I was pleased to welcome speakers Will Butterworth of Epilepsy Action (far left of the picture), Jamie Burton (middle) and Dawn Oliver of Young Epilepsy (far right), as well as experts on epilepsy, those who work in hospitals and charities across the UK, and those who’ve experienced epilepsy in their lives first hand.
Will Butterworth discussed Epilepsy Action’s survey which found out that only one in three people with epilepsy feels comfortable discussing their condition with their employer, with fear of discrimination being a major concern. Mr Butterworh also noted that employment figure of the UK public stands at 74%, this figure drops to 46% for those who are disabled and 28% for those with epilepsy. Jamie Burton courageously spoke about his own positive and negative experiences of dealing with epilepsy in the workplace. Dawn Butler briefed the APPG on Young Epilepsy’s frontline Transition Support Programme which is helping young people develop the confidence and skills they need to enter the workplace. The Transition Support Programme helps young people in numerous ways, from encouraging students to talk to their tutors to providing transport for young people to get to their exams.
At the meeting, the APPG published a Report on driving bans following seizures.
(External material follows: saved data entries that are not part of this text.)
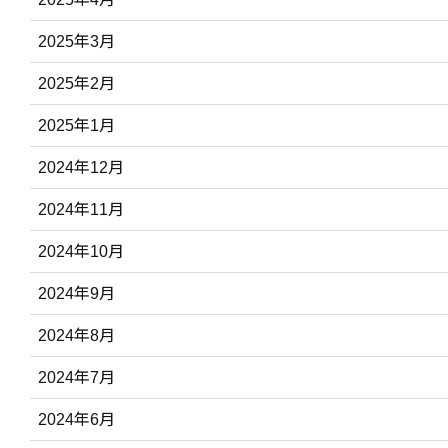
2025年3月
2025年2月
2025年1月
2024年12月
2024年11月
2024年10月
2024年9月
2024年8月
2024年7月
2024年6月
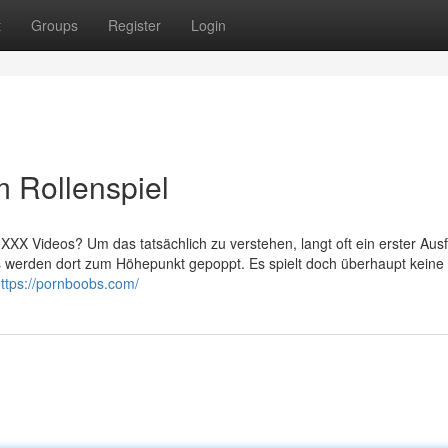
t
Groups
Register
Login
m Rollenspiel
 XXX Videos? Um das tatsächlich zu verstehen, langt oft ein erster Ausf
s werden dort zum Höhepunkt gepoppt. Es spielt doch überhaupt keine 
ttps://pornboobs.com/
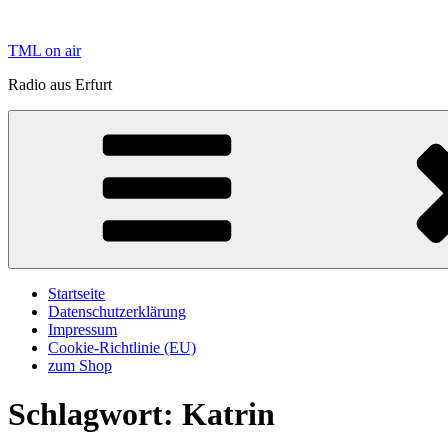
Zum
Inhalt
TML on air
springen
Radio aus Erfurt
Startseite
Datenschutzerklärung
Impressum
Cookie-Richtlinie (EU)
zum Shop
Schlagwort:
Katrin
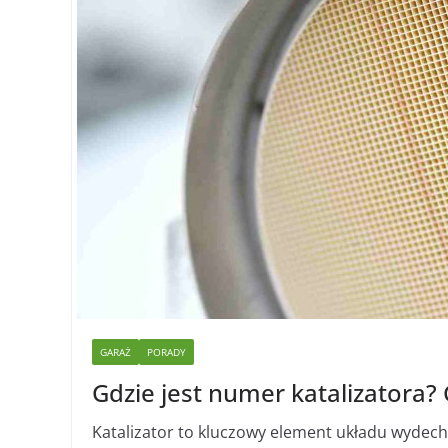
GARAŻ
PORADY
Gdzie jest numer katalizatora
Katalizator to kluczowy element układu wydech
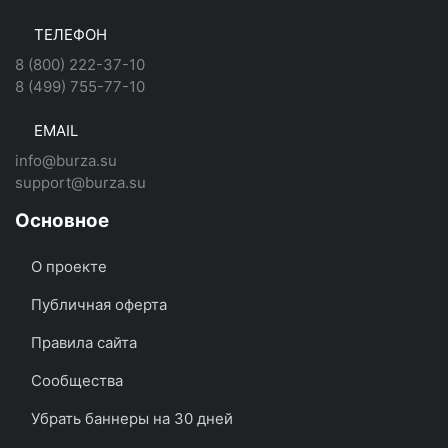
ТЕЛЕФОН
8 (800) 222-37-10
8 (499) 755-77-10
EMAIL
info@burza.su
support@burza.su
Основное
О проекте
Публичная оферта
Правила сайта
Сообщества
Убрать баннеры на 30 дней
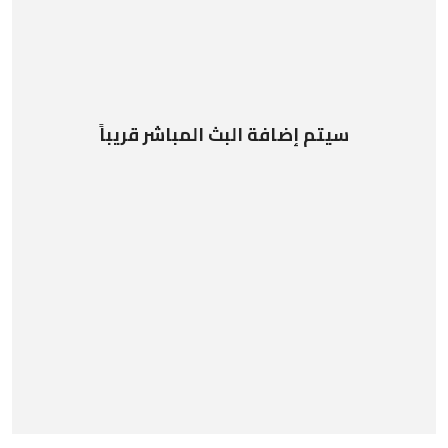
سيتم إضافة البث المباشر قريباً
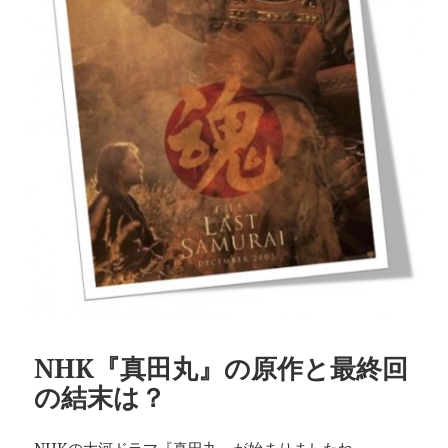
NHK『真田丸』の原作と最終回
の結末は？
NHKの大河ドラマ『真田丸』が始まりましたね。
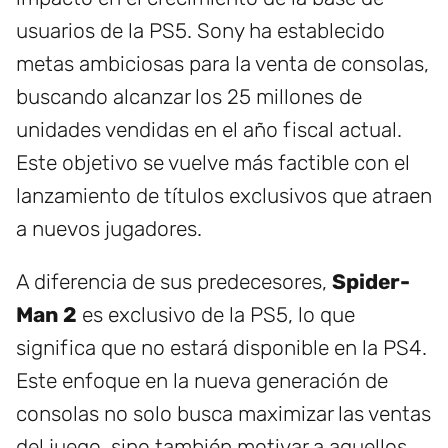
usuarios de la PS5. Sony ha establecido
metas ambiciosas para la venta de consolas,
buscando alcanzar los 25 millones de
unidades vendidas en el año fiscal actual.
Este objetivo se vuelve más factible con el
lanzamiento de títulos exclusivos que atraen
a nuevos jugadores.
A diferencia de sus predecesores,
Spider-
Man 2
es exclusivo de la PS5, lo que
significa que no estará disponible en la PS4.
Este enfoque en la nueva generación de
consolas no solo busca maximizar las ventas
del juego, sino también motivar a aquellos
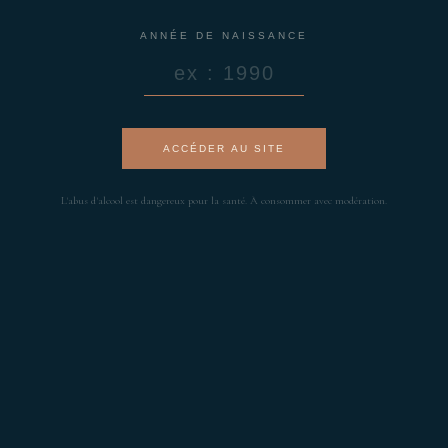
ANNÉE DE NAISSANCE
ACCÉDER AU SITE
L'abus d'alcool est dangereux pour la santé. À consommer avec modération.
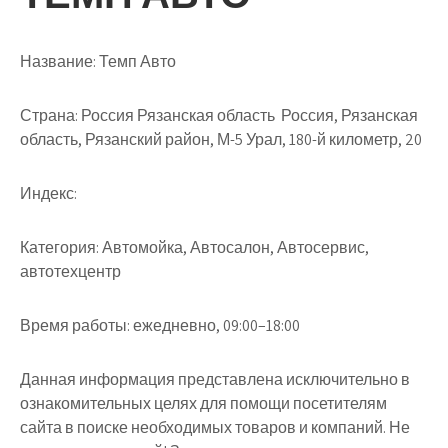
Название:
Темп Авто
Страна:
Россия Рязанская область Россия, Рязанская
область, Рязанский район, М-5 Урал, 180-й километр, 20
Индекс:
Категория:
Автомойка, Автосалон, Автосервис,
автотехцентр
Время работы:
ежедневно, 09:00–18:00
Данная информация представлена исключительно в
ознакомительных целях для помощи посетителям
сайта в поиске необходимых товаров и компаний. Не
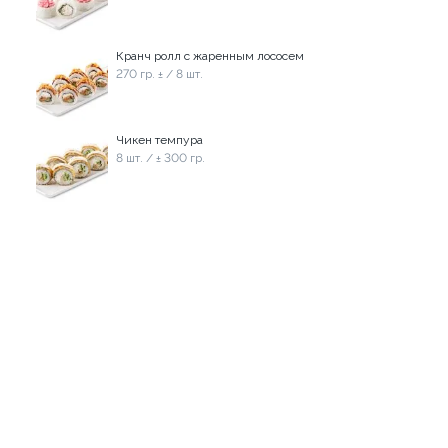
1 599 ₽
1 606 ₽
Кранч ролл с жаренным лососем
8.9
9.9
270 гр. ± / 8 шт.
Чикен темпура
8 шт. / ± 300 гр.
Сет Вечериночка
1070 гр. ± 32 шт.
Сет Только лосось!
810 гр. ± / 24 шт.
1 499 ₽
1 379 ₽
9.8
9.5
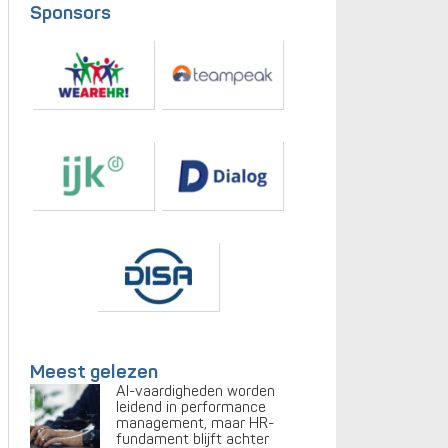
Sponsors
Meest gelezen
AI-vaardigheden worden
leidend in performance
management, maar HR-
fundament blijft achter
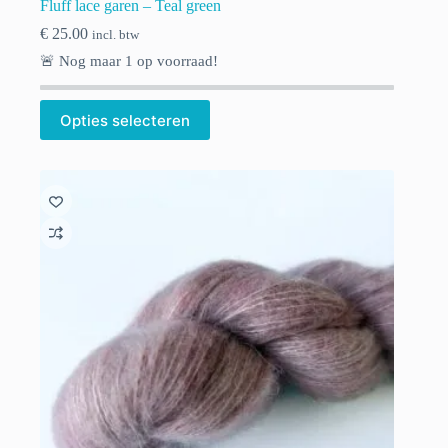
Fluff lace garen – Teal green
€
25.00
incl. btw
🚨 Nog maar
1
op voorraad!
Opties selecteren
I was alerted to this issue as Chair of the APPG on Epilepsy. Individuals from the USA can drive after a 6 months ban when they come to the UK, but a UK citizen would be banned from driving for 12 months following a seizure. I asked the House of Commons Library to undertake research on differing driving bans. The report is not a complete list of all the countries but a selection to provide an overview of how the periods of driving bans differ. Following this report, one of the ways forward is to raise this issue with the World Health Organisation and the International Bureau for Epilepsy. The aim would be to ensure that a singular policy would apply internationally making it simple, transparent, and equitable.
You can read the report here: APPG on Epilepsy Report on driving bans following seizures
The APPG paid tribute to Connor Sparrowhawk who tragically lost his life at the a from drowning in a bath tub a health trust facility. The health trust has accepted its failings that lead to Connor’s death. It was made clear at the meeting that people feel that more provisions need to be in place to safeguard young people with epilepsy.
The secretariat is provided by Young Epilepsy.